Task brief » Wherever "kazi" appears in a line of the listing, that line should be returned.

+++ Data extract +++

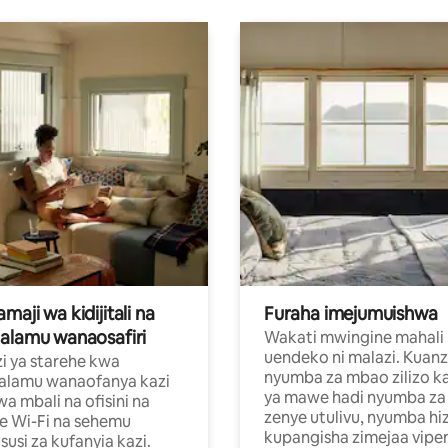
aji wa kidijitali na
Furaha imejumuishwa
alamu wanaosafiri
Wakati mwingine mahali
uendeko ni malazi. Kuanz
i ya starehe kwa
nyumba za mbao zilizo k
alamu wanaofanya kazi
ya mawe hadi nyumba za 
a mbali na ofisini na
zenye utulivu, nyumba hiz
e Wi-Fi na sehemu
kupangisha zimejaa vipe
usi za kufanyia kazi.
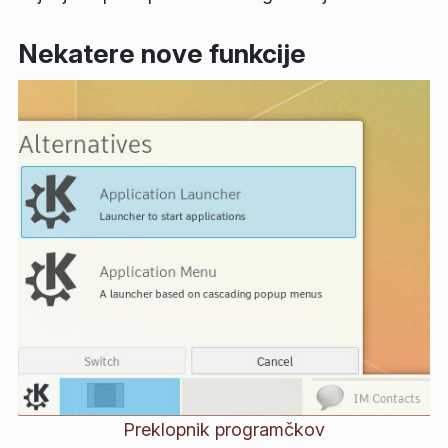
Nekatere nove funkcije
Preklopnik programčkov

+++

Task output »
alamu wanaofanya kazi
usi za kufanyia kazi.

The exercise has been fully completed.